◆ EXERCISE DIRECTIONS ◆
Set down a faithful copy of every record, and skip the pictures in it.

[EXERCISE MATERIALS — start]

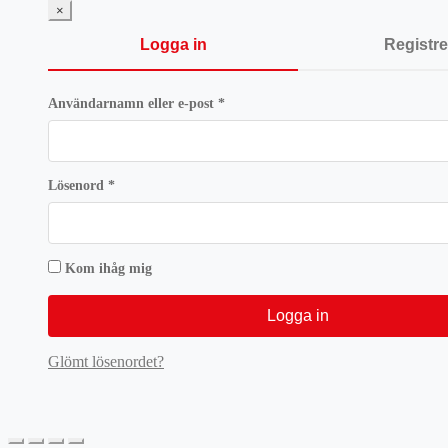
436 kr.
327 kr.
×
Logga in
Registre
Obligatoriskt
Användarnamn eller e-post
*
Obligatoriskt
Lösenord
*
Kom ihåg mig
Logga in
Glömt lösenordet?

[EXERCISE MATERIALS — finish]

◆ WRITTEN REPLY ◆
436 kr.
327 kr.
×
Logga in
Registre
Obligatoriskt
Användarnamn eller e-post
*
Obligatoriskt
Lösenord
*
Kom ihåg mig
Logga in
Glömt lösenordet?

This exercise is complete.